▶ _Your objective_
In the material below, how many lines contain the word "Neuf"? The reply must be that number alone.

START Input data

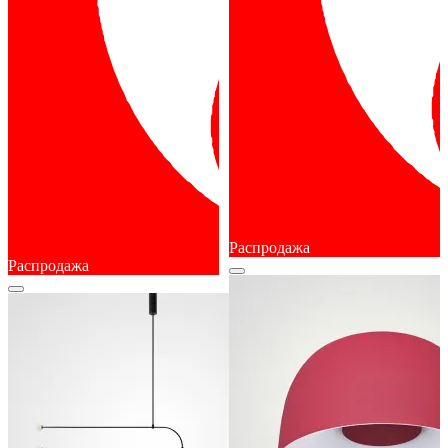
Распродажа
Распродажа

END Input data
START Input data

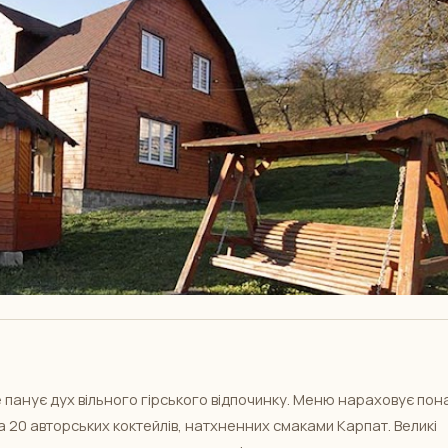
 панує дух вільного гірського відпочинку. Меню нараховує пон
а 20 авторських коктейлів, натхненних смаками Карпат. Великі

END Input data
START Input data

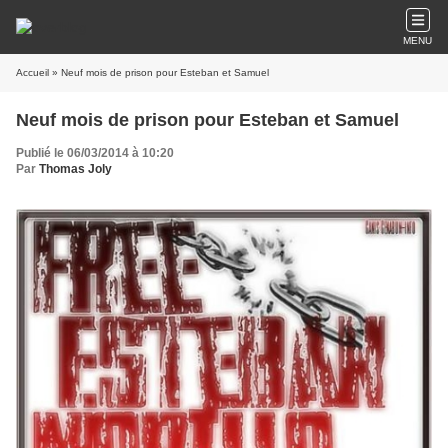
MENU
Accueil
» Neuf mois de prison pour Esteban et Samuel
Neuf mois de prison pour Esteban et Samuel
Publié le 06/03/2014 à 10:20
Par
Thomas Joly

END Input data

▶ _Written solution_
2